--- PROBLEM DESCRIPTION ---
Give again, word for word, the line holding "The height and width of the screenshot is (2576, 1111)." and every line after it through the end of the data below. Omit pictures.

--- INFORMATION PROVIDED ---
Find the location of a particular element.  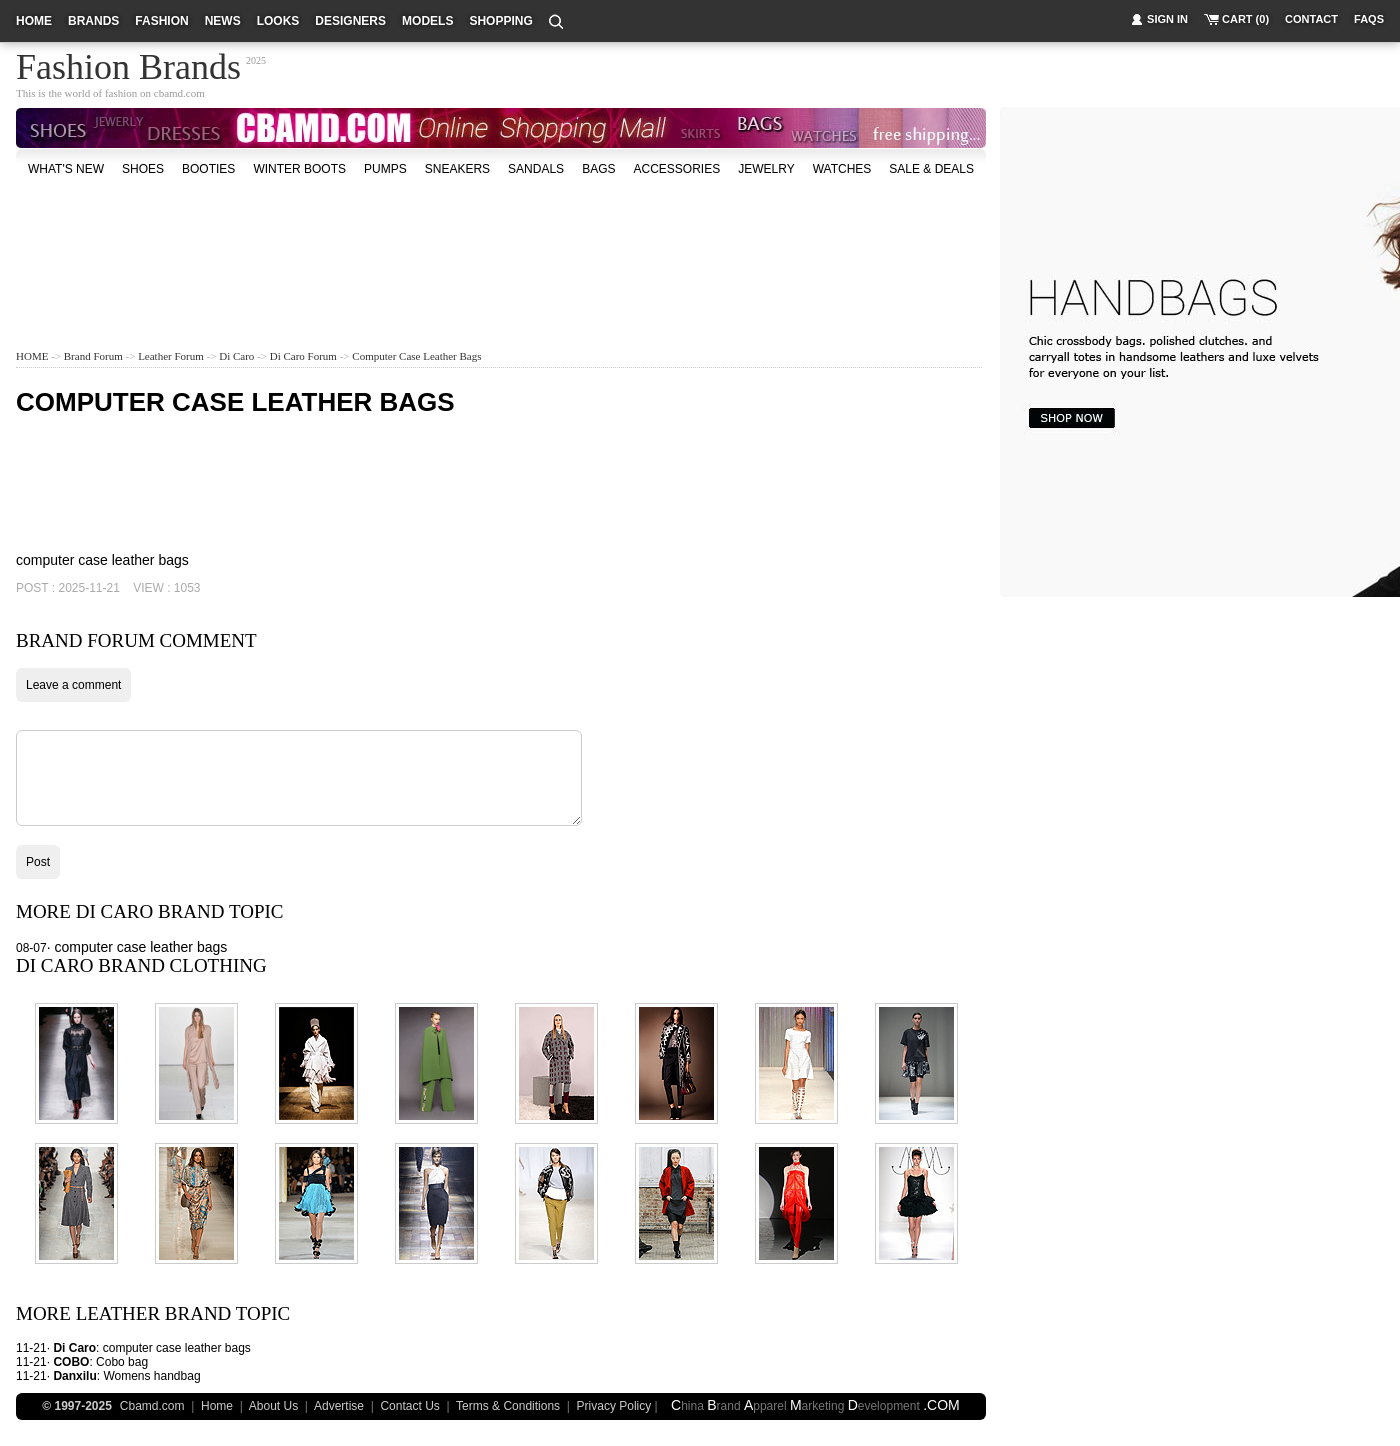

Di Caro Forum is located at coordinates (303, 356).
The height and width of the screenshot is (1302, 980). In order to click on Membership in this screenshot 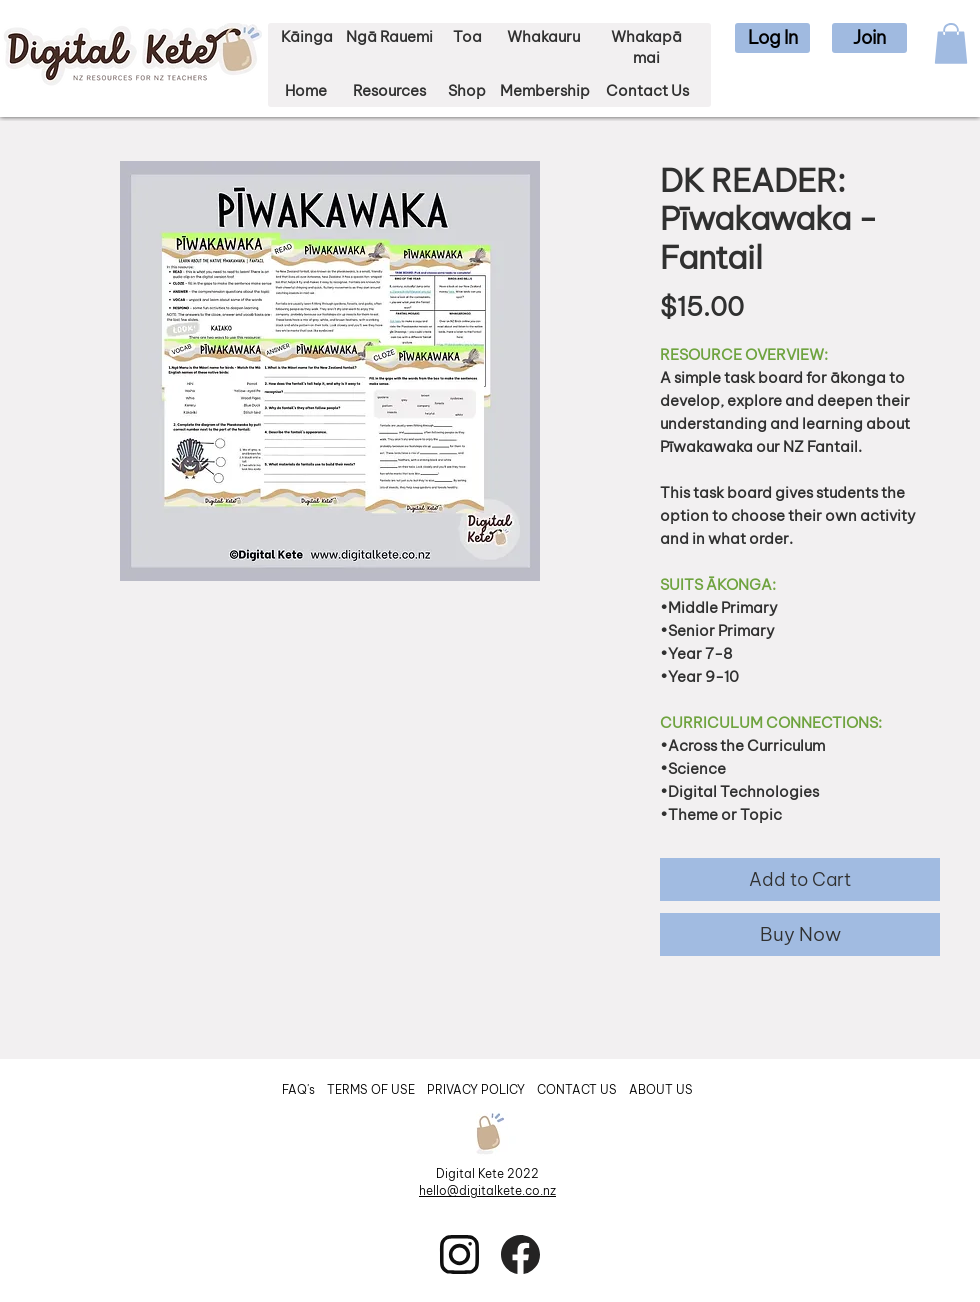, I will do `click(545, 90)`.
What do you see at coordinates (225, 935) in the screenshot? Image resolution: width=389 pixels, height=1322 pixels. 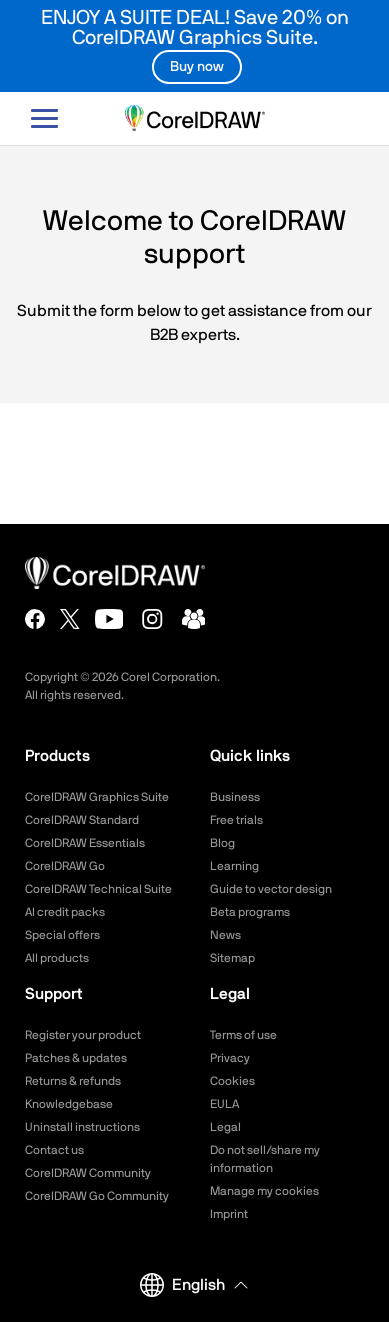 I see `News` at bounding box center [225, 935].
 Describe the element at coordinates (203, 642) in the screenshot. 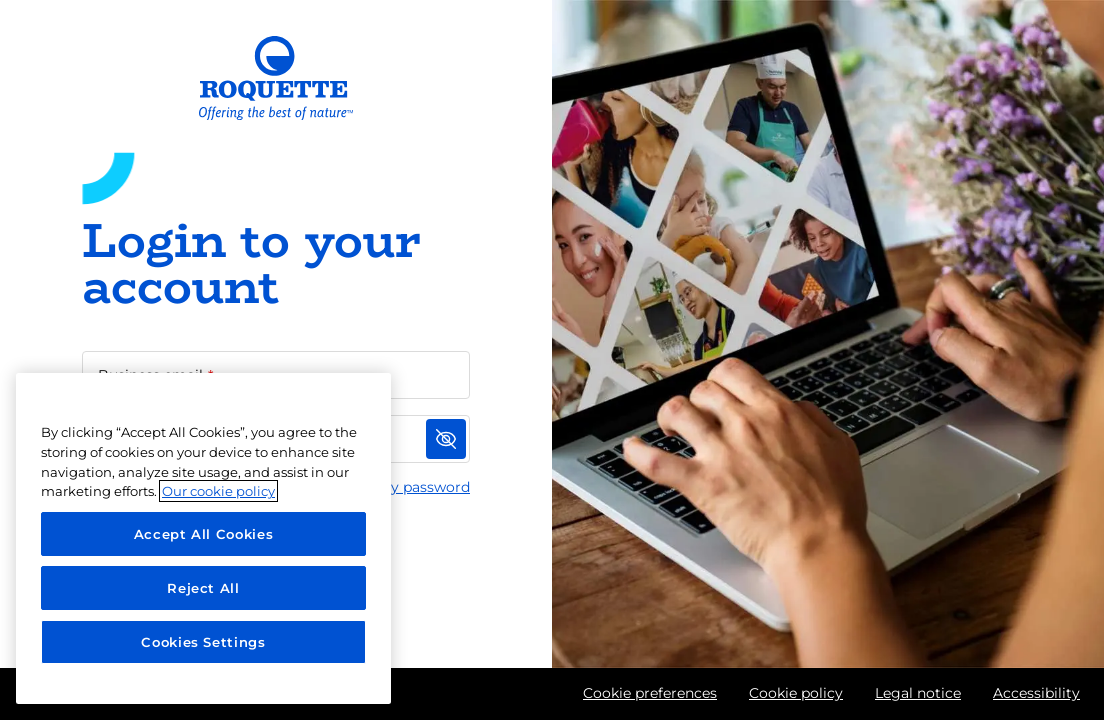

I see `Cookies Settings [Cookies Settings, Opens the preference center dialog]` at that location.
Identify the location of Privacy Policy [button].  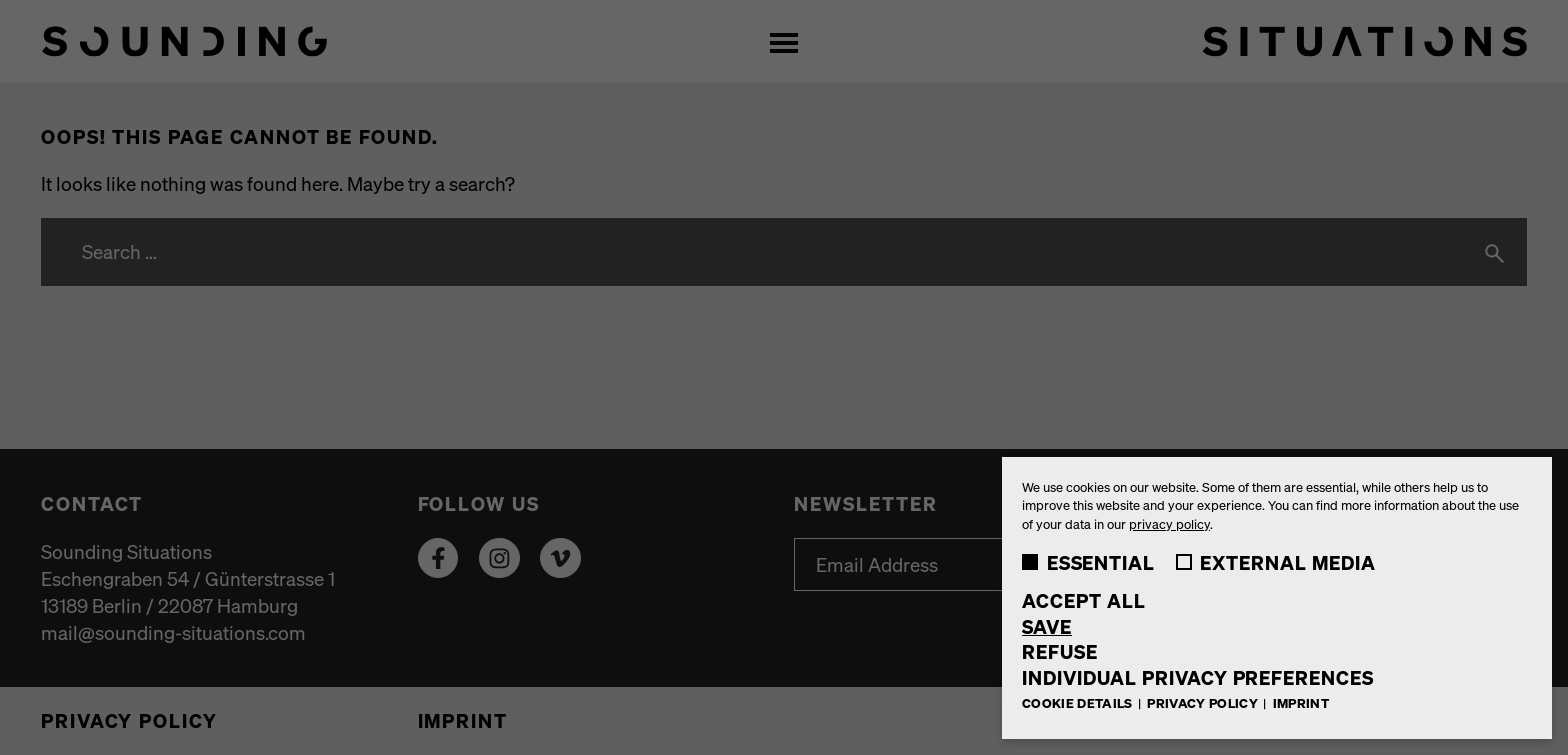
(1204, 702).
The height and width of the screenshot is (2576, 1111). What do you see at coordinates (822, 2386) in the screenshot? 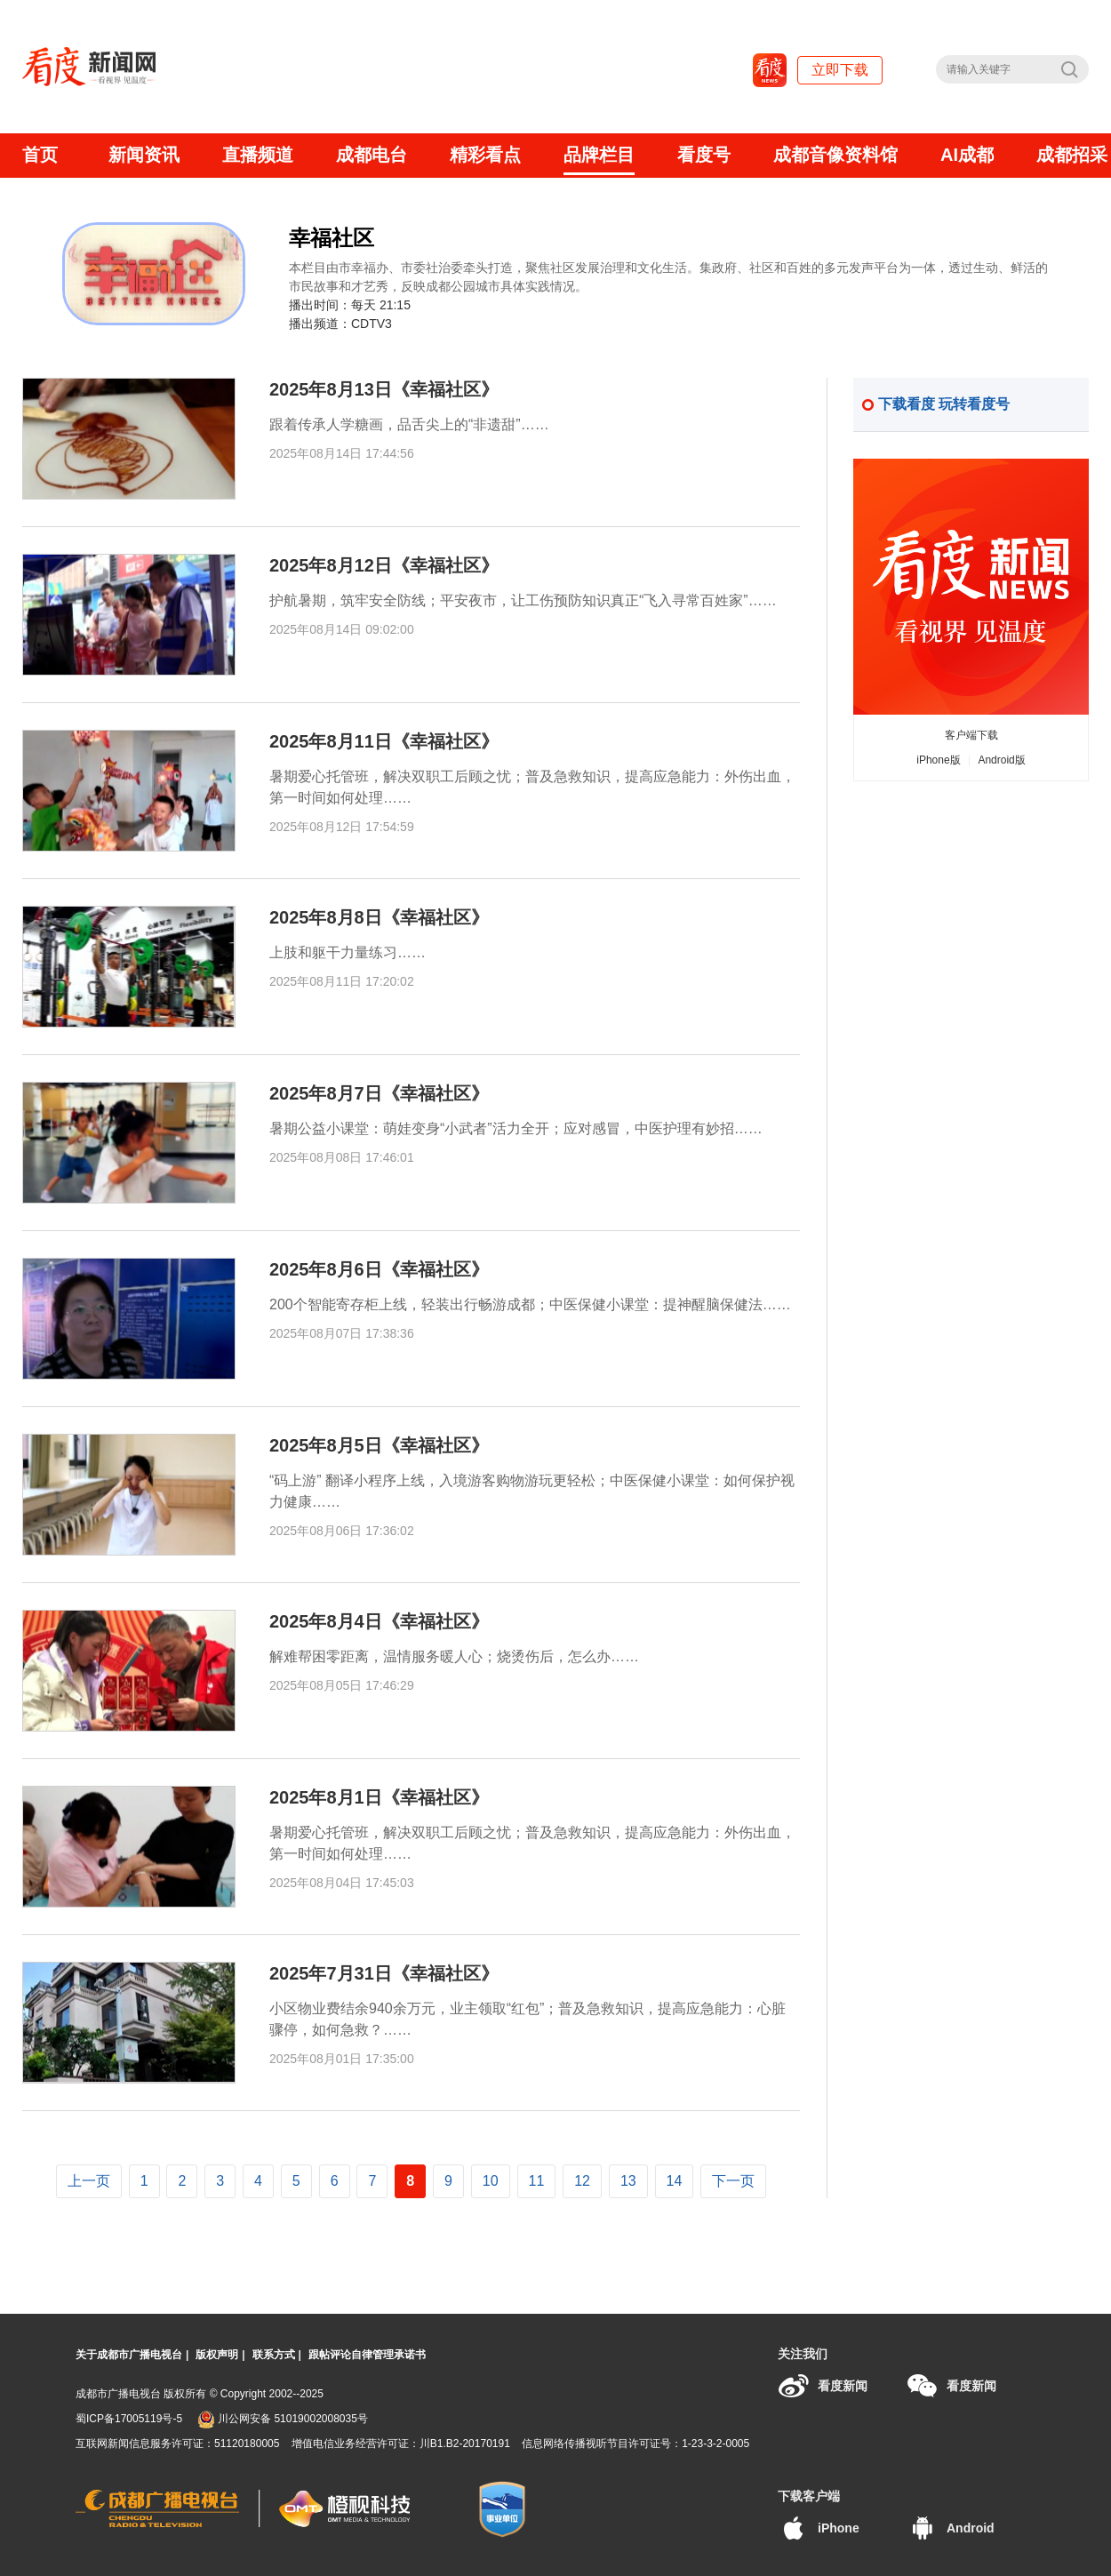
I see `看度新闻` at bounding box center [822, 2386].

--- WORKED SOLUTION ---
The height and width of the screenshot is (2576, 1111). What do you see at coordinates (822, 2386) in the screenshot? 
I see `看度新闻` at bounding box center [822, 2386].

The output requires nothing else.